Oldest human footprint in Americas may be this 15,600-year-old mark in Chile
The earliest human footprint discovered in the Americas was discovered much further south, in Chile, and dates back an astonishing 15,600 years, according to a new study.
Reconstruction by an artist of a hypothetical author of the footprint walking through what is now Pilauco 15,600 years ago. The footprint will be on display at the Parque Chucaya museum in Osorno beginning this Saturday. Alvarez, Mauricio
The discovery sheds light on when humans first arrived in the Americas, most likely by crossing the Bering Strait land bridge during the last ice age.

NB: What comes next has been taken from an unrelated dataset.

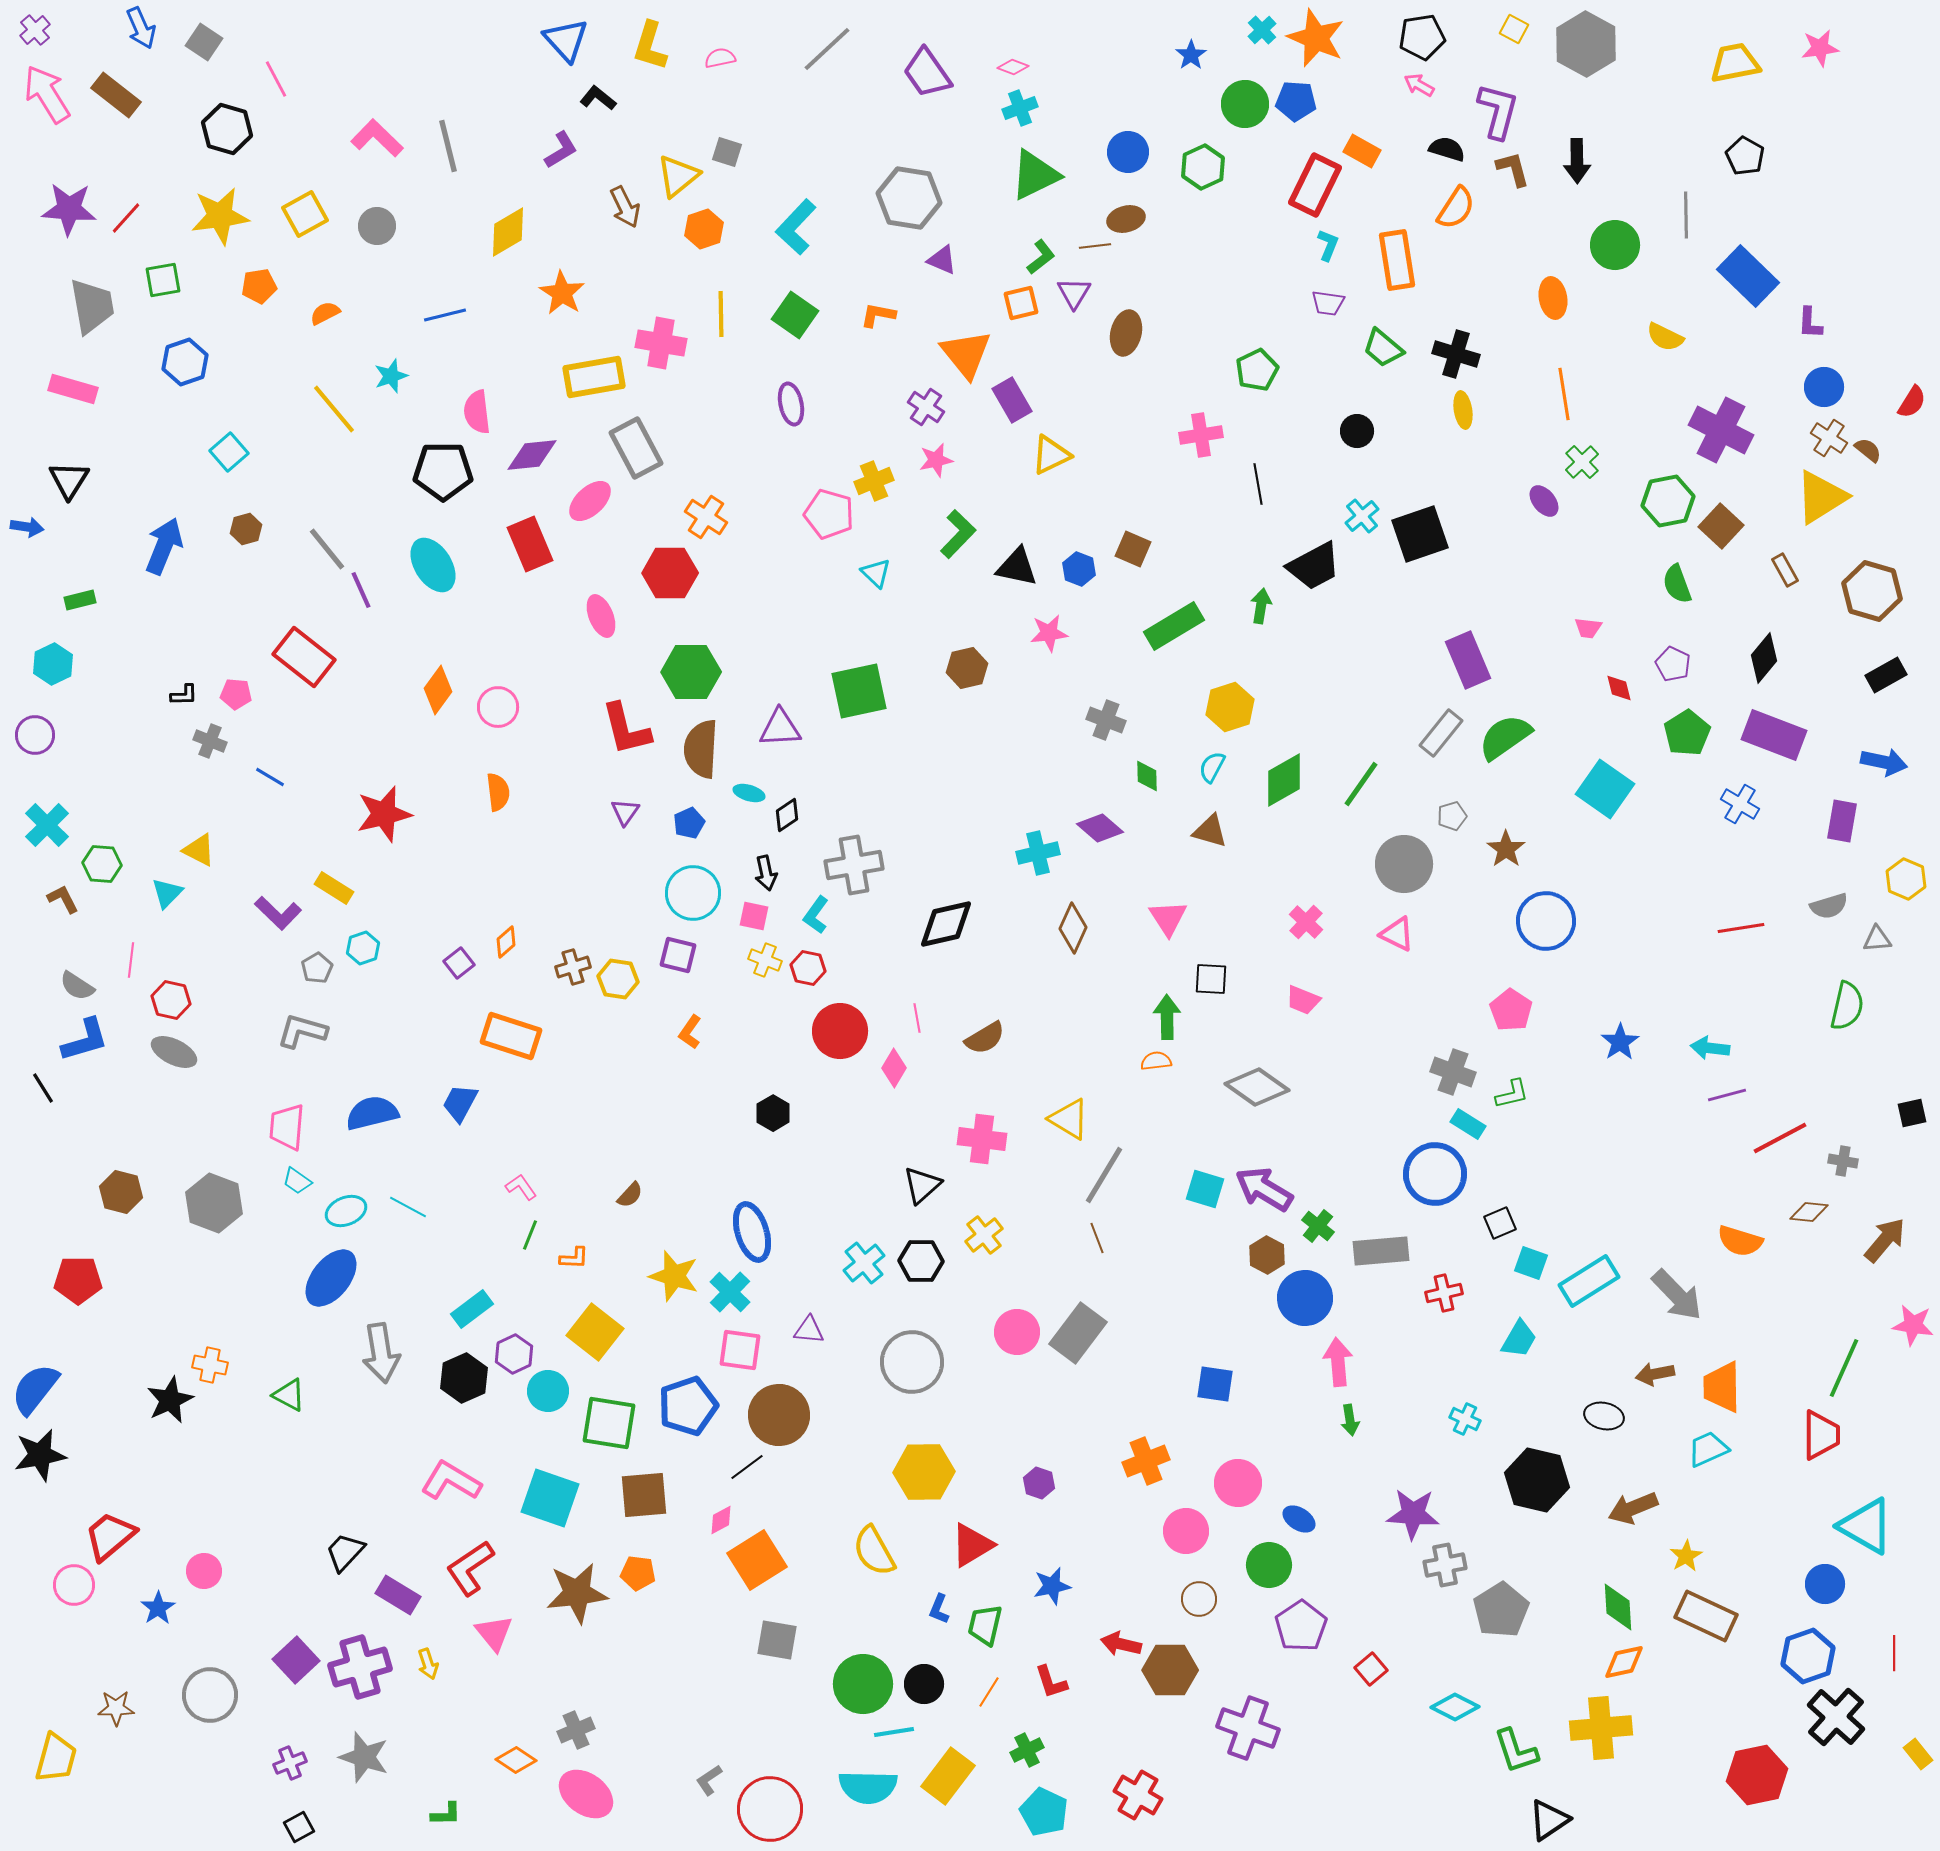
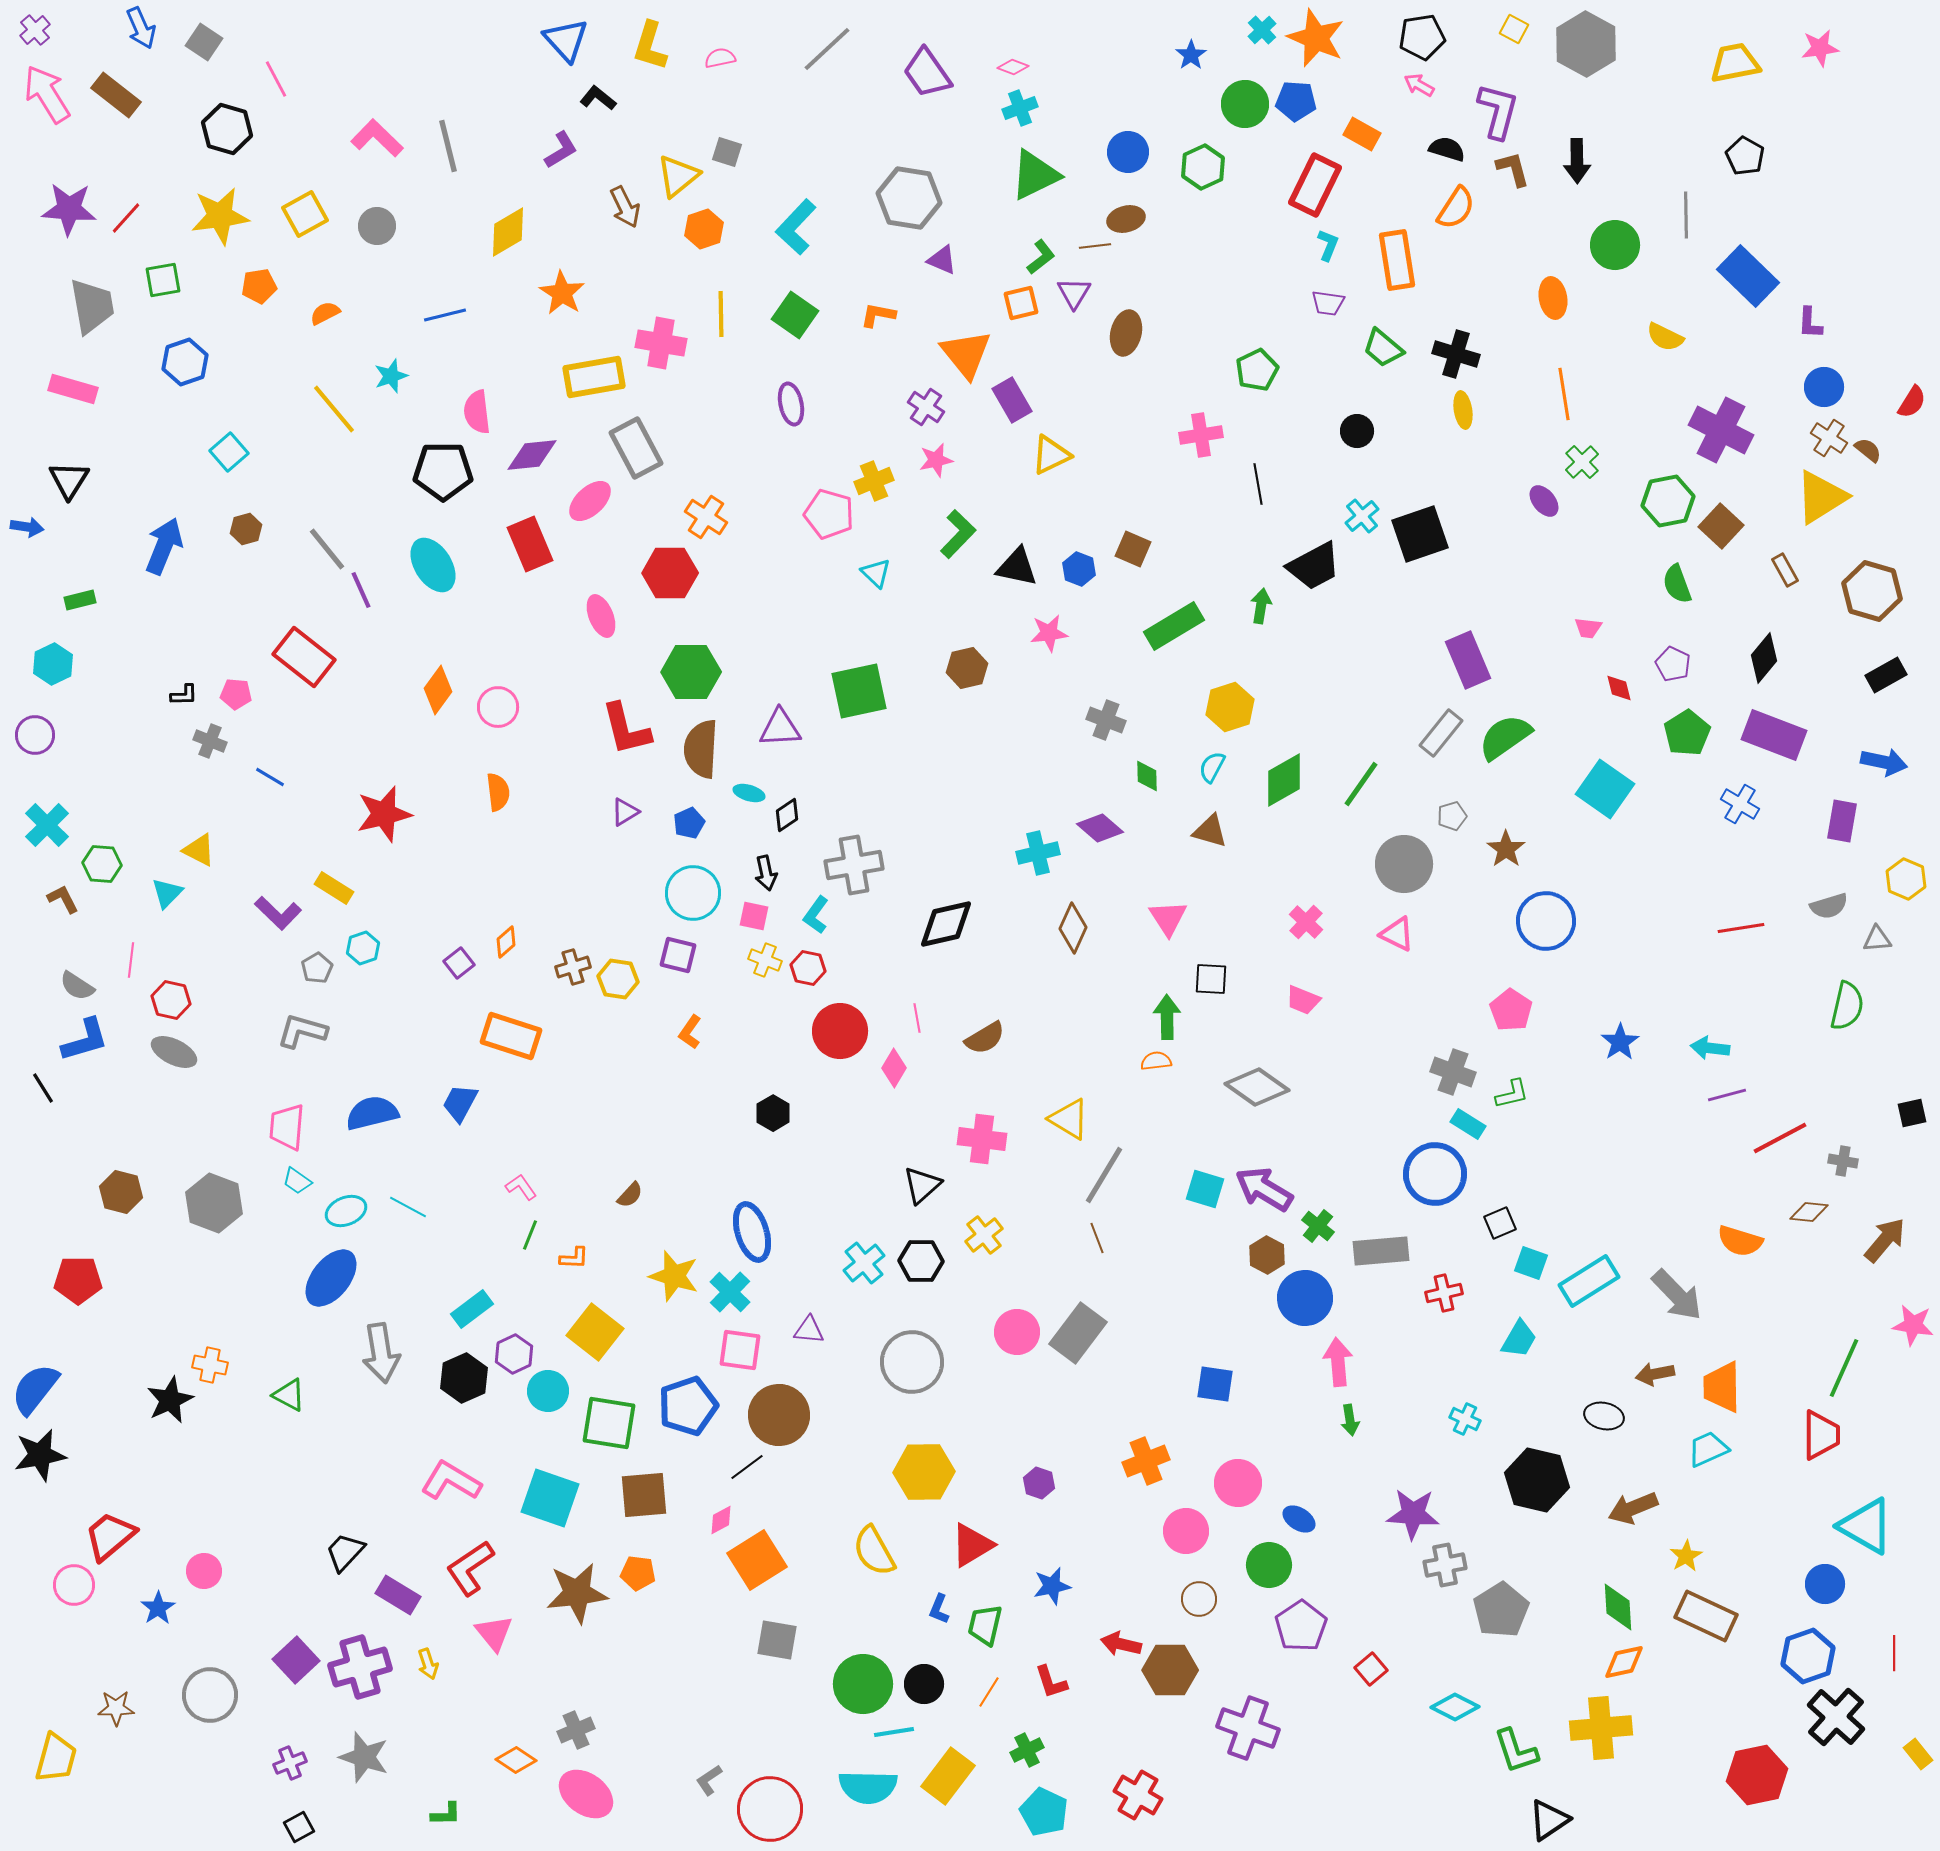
orange rectangle at (1362, 151): moved 17 px up
purple triangle at (625, 812): rotated 24 degrees clockwise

According to the researchers, this 10.2-inch-long (26-centimeter) print could even be evidence of pre-Clovis people in South America, the group that came before the Clovis, who are known for their distinctive spearheads.

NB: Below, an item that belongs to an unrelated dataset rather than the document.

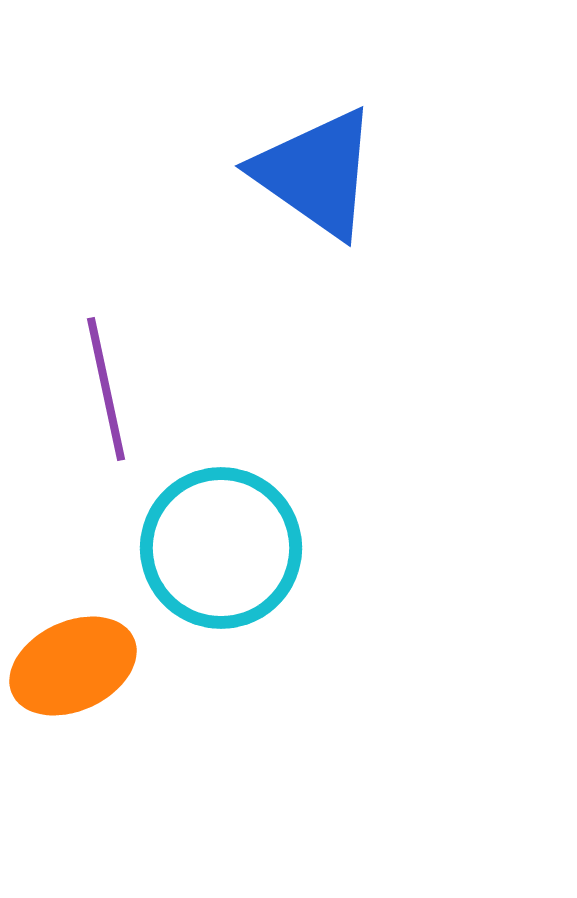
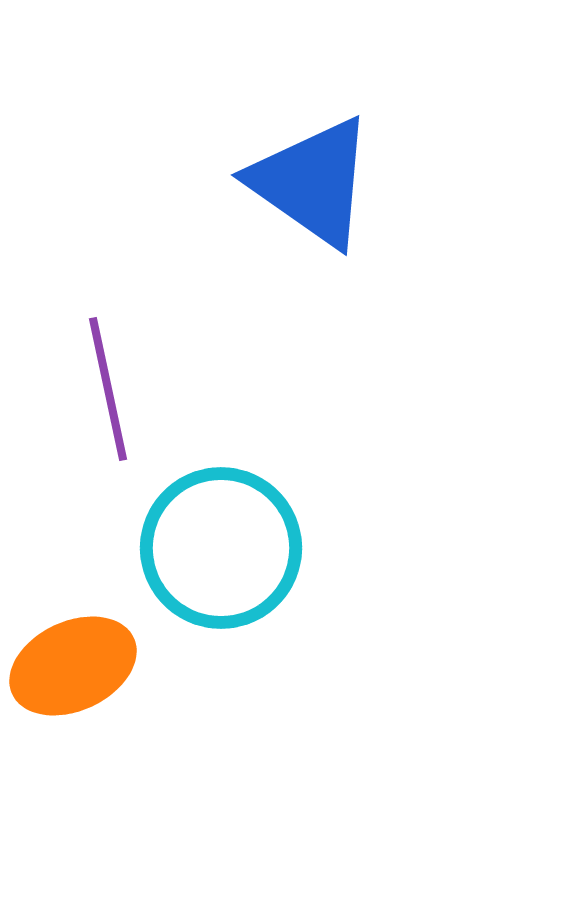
blue triangle: moved 4 px left, 9 px down
purple line: moved 2 px right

At the time, Salvadores and her fellow students were investigating a well-known archaeological site known as Pilauco, which is about 500 miles (820 km) south of Santiago, Chile.
However, it took years for study lead researcher and paleontologist Karen Moreno and study lead investigator and geologist Mario Pino, both at the Austral University of Chile, to verify that the print was human, radiocarbon date it (they tested six different organic remnants found at that layer to be sure) and determine how it was made by a barefoot adult.
Part of these tests involved walking through similar sediment to see what kinds of tracks got left behind. These experiments revealed that the ancient human likely weighed about 155 lbs. (70 kilograms) and that the soil was quite wet and sticky when the print was made.
It appears that a clump of this sticky dirt clung to the person’s toes and then fell into the print when the foot was lifted, as the image below suggests.
This sequence shows how the footprint may have been made. K. Moreno et al., PLOS One, 2019.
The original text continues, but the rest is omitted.